Repository files navigation

Weblog-Analysis-using-PIG

[BigData] weblog analysis on one year data using PIG

This repository consists of multiple PIG scripts to do detailed analysis of one year weblog and make it visualize with Tableau.

Purpose -

Weblog analysis is important very much to analyze the trends of hits/access of any particular website or any product or subsite within that site from end user. So that people in organization can take decision and make powerful the site in future. Detailed weblog analysis is also helpful to launch any product and identify the popular thing on their site [ It is helpful for online retail company]. The main purpose of this is to assist system administrators to quickly capture and analyze data hidden in the massive potential value, thus providing an important basis for business decisions.

Log Structure -

Here Apache Combined Log Format is used. Logs has been captured from OCT,2012 - Sept,2013 (one Financial year). All the data is sample data.

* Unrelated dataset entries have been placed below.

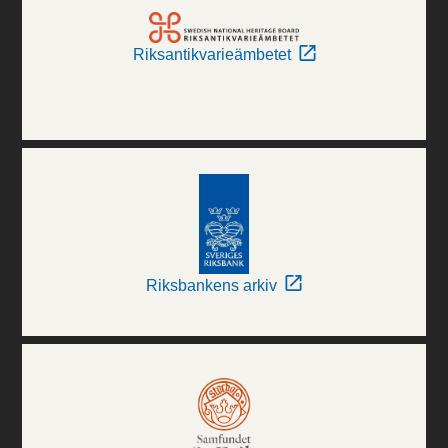
Riksantikvarieämbetet
Riksbankens arkiv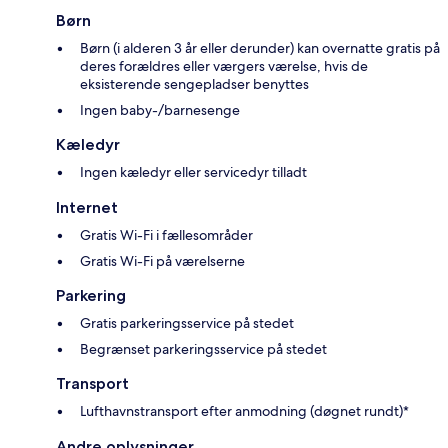
Børn
Børn (i alderen 3 år eller derunder) kan overnatte gratis på
deres forældres eller værgers værelse, hvis de
eksisterende sengepladser benyttes
Ingen baby-/barnesenge
Kæledyr
Ingen kæledyr eller servicedyr tilladt
Internet
Gratis Wi-Fi i fællesområder
Gratis Wi-Fi på værelserne
Parkering
Gratis parkeringsservice på stedet
Begrænset parkeringsservice på stedet
Transport
Lufthavnstransport efter anmodning (døgnet rundt)*
Andre oplysninger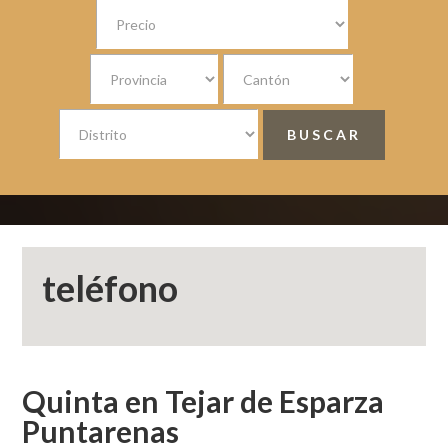
teléfono
Quinta en Tejar de Esparza
Puntarenas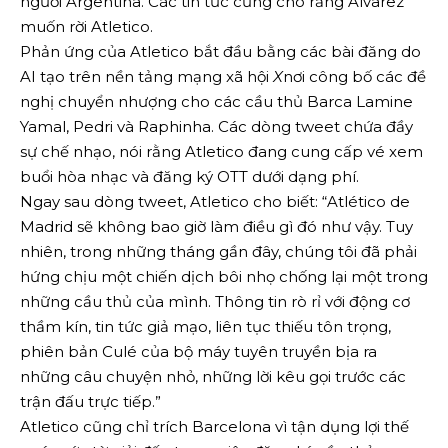
người Argentina. Các tin tức cũng cho rằng Alvarez
muốn rời Atletico.
Phản ứng của Atletico bắt đầu bằng các bài đăng do
AI tạo trên nền tảng mạng xã hội
X
nơi công bố các đề
nghị chuyển nhượng cho các cầu thủ Barca Lamine
Yamal, Pedri và Raphinha. Các dòng tweet chứa đầy
sự chế nhạo, nói rằng Atletico đang cung cấp vé xem
buổi hòa nhạc và đăng ký OTT dưới dạng phí.
Ngay sau dòng tweet, Atletico cho biết: “Atlético de
Madrid sẽ không bao giờ làm điều gì đó như vậy. Tuy
nhiên, trong những tháng gần đây, chúng tôi đã phải
hứng chịu một chiến dịch bôi nhọ chống lại một trong
những cầu thủ của mình. Thông tin rò rỉ với động cơ
thầm kín, tin tức giả mạo, liên tục thiếu tôn trọng,
phiên bản Culé của bộ máy tuyên truyền bịa ra
những câu chuyện nhỏ, những lời kêu gọi trước các
trận đấu trực tiếp.”
Atletico cũng chỉ trích Barcelona vì tận dụng lợi thế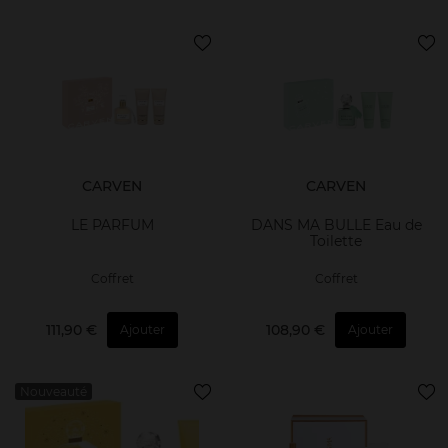
CARVEN
CARVEN
LE PARFUM
DANS MA BULLE Eau de
Toilette
Coffret
Coffret
111,90 €
108,90 €
Ajouter
Ajouter
Nouveauté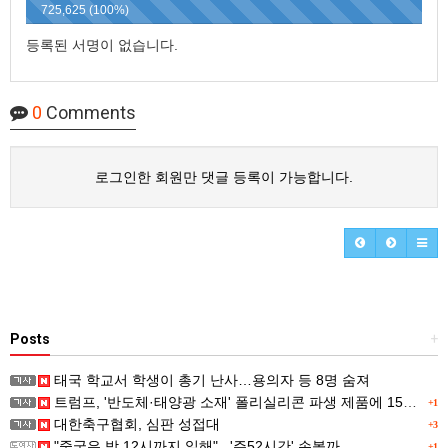
725,625 (100%)
등록된 서명이 없습니다.
0
Comments
로그인한 회원만 댓글 등록이 가능합니다.
Posts
+
태국 학교서 학생이 총기 난사…용의자 등 8명 숨져
트럼프, '반도체·태양광 소재' 폴리실리콘 파생 제품에 15% 관세...한국 기업도 영향
+1
대한축구협회, 심판 성접대
+3
"중국은 밤 12시까지 일해"...'주52시간' 손볼까
+1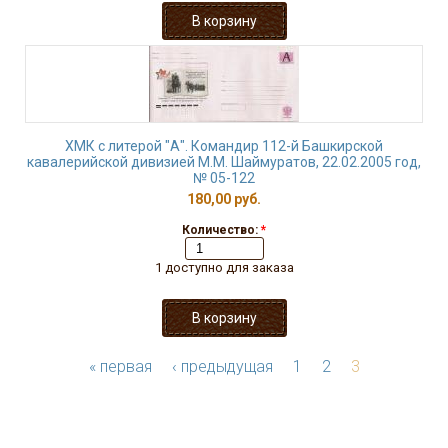
ХМК с литерой "А". Командир 112-й Башкирской
кавалерийской дивизией М.М. Шаймуратов, 22.02.2005 год,
№ 05-122
180,00 руб.
Количество:
*
1 доступно для заказа
« первая
‹ предыдущая
1
2
3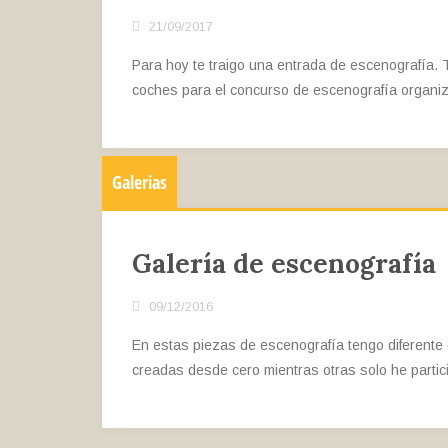
21/09/2017
Para hoy te traigo una entrada de escenografía. 
coches para el concurso de escenografía organi
Galerias
Galería de escenografía
09/12/2016
En estas piezas de escenografía tengo diferente
creadas desde cero mientras otras solo he partic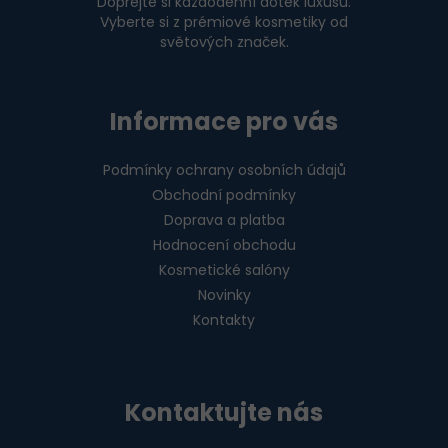
Dopřejte si každodenní dotek luxusu.
Vyberte si z prémiové kosmetiky od
světových značek.
Informace pro vás
Podmínky ochrany osobních údajů
Obchodní podmínky
Doprava a platba
Hodnocení obchodu
Kosmetické salóny
Novinky
Kontakty
Kontaktujte nás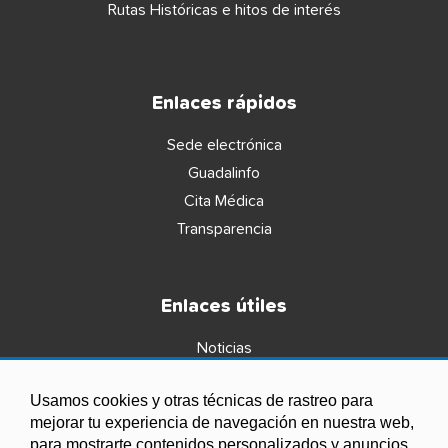
Rutas Históricas e hitos de interés
Enlaces rápidos
Sede electrónica
Guadalinfo
Cita Médica
Transparencia
Enlaces útiles
Noticias
Agenda
Usamos cookies y otras técnicas de rastreo para
Ordenanzas
mejorar tu experiencia de navegación en nuestra web,
Entidades y asociaciones
para mostrarte contenidos personalizados y anuncios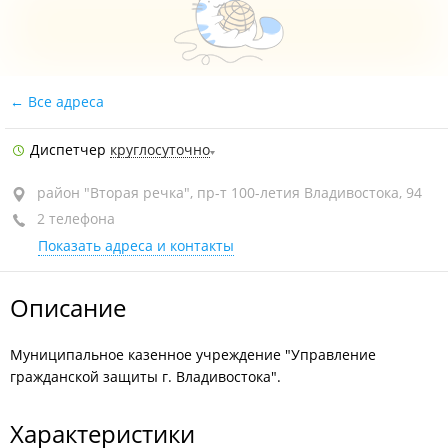
Все адреса
Диспетчер
круглосуточно
район "Вторая речка", пр-т 100-летия Владивостока, 94
2 телефона
Показать адреса и контакты
Описание
Муниципальное казенное учреждение "Управление
гражданской защиты г. Владивостока".
Характеристики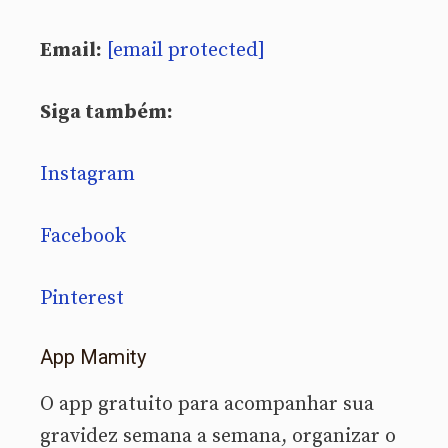
Email:
[email protected]
Siga também:
Instagram
Facebook
Pinterest
App Mamity
O app gratuito para acompanhar sua
gravidez semana a semana, organizar o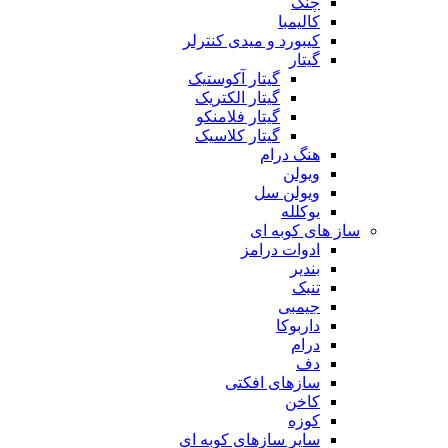
چنگ
کالیمبا
کیبورد و میدی کنترلر
گیتار
گیتار آکوستیک
گیتار الکتریک
گیتار فلامنکو
گیتار کلاسیک
هنگ درام
ویولن
ویولن سل
یوکلله
ساز های کوبه ای
ادوات درامز
بندیر
تنبک
جیمبی
داربوکا
درام
دف
سازهای افکتی
کاخن
کوزه
سایر سازهای کوبه ای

Log format - "%hostname %logname %username %time "%r" %>statuscode %bytes "%{Referer}i" "%{User-Agent}i""

Log snippet - 363.87.337.58 - - [27/Oct/2011:18:55:51 -0500] "GET /demo HTTP/1.1" 200 0 "/demo" "Mozilla/4.0 (compatible; MSIE 8.0; Windows NT 5.1; Trident/4.0; .NET CLR 1.1.4322; InfoPath.2; .NET CLR 2.0.50727; OfficeLiveConnector.1.3; OfficeLivePatch.0.0; .NET CLR 3.0.4506.2152; .NET CLR 3.5.30729)"

Log File size is 74 MB and name- 'weblogs.txt' has been used throughout the PIG scripts. No username and logname is there. Based on host name(user address) statistics has been calculated.